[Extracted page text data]
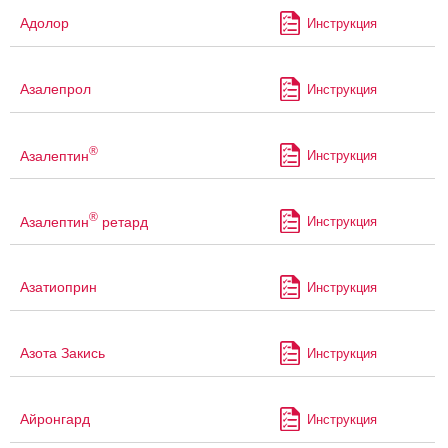
Адолор
Инструкция
Азалепрол
Инструкция
®
Азалептин
Инструкция
®
Азалептин
ретард
Инструкция
Азатиоприн
Инструкция
Азота Закись
Инструкция
Айронгард
Инструкция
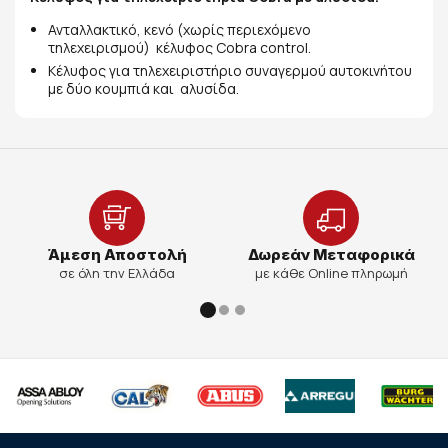
Ανταλλακτικό, κενό (χωρίς περιεχόμενο
τηλεχειρισμού) κέλυφος Cobra control.
Κέλυφος για τηλεχειριστήριο συναγερμού αυτοκινήτου
με δύο κουμπιά και αλυσίδα.
Άμεση Αποστολή
Δωρεάν Μεταφορικά
σε όλη την Ελλάδα
με κάθε Online πληρωμή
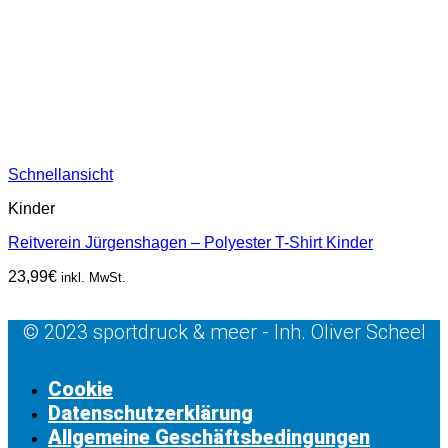
Schnellansicht
Kinder
Reitverein Jürgenshagen – Polyester T-Shirt Kinder
23,99
€
inkl. MwSt.
© 2023 sportdruck & meer - Inh. Oliver Scheel
Cookie
Datenschutzerklärung
Allgemeine Geschäftsbedingungen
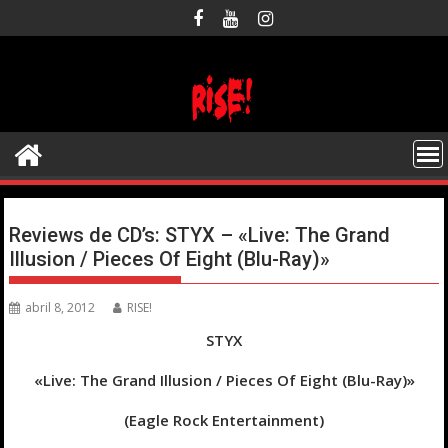
Saltar
al
contenido
Reviews de CD’s: STYX – «Live: The Grand
Illusion / Pieces Of Eight (Blu-Ray)»
abril 8, 2012
RISE!
STYX
«Live: The Grand Illusion / Pieces Of Eight (Blu-Ray)»
(Eagle Rock Entertainment)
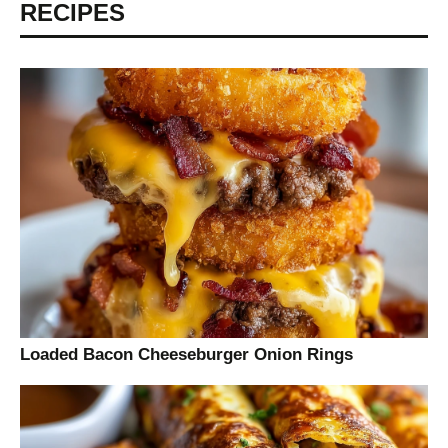
RECIPES
Loaded Bacon Cheeseburger Onion Rings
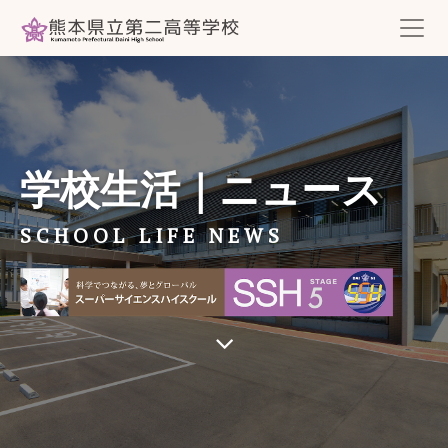
学校生活｜ニュース
SCHOOL LIFE NEWS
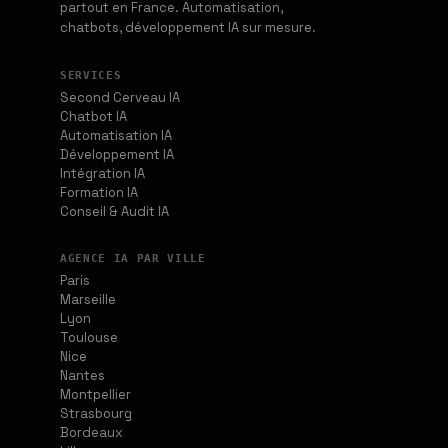
partout en France. Automatisation,
chatbots, développement IA sur mesure.
SERVICES
Second Cerveau IA
Chatbot IA
Automatisation IA
Développement IA
Intégration IA
Formation IA
Conseil & Audit IA
AGENCE IA PAR VILLE
Paris
Marseille
Lyon
Toulouse
Nice
Nantes
Montpellier
Strasbourg
Bordeaux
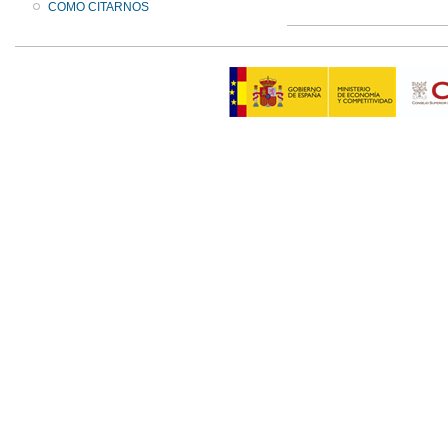
COMO CITARNOS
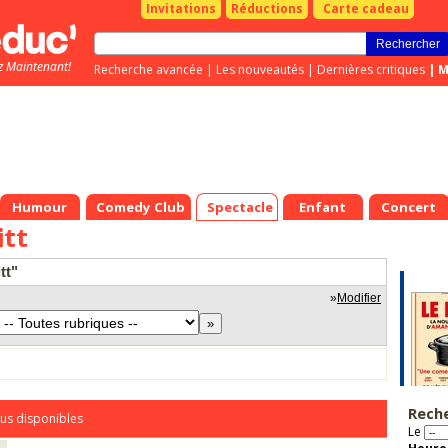
Invitations
Réductions
Carte cadeau
z Maintenant!
Recherche avancée
|
Les nouveautés
|
Dernières critiques
|
M
Humour
Comedy Club
Spectacle
Enfant
Concert
itt
tt"
»
Modifier
Rech
us disponibles
Le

● REQUIRED WORK
Looking at the entries above, find how many lines include the word "Automatisation" and write that number alone.

● EXPECTED ANSWER
2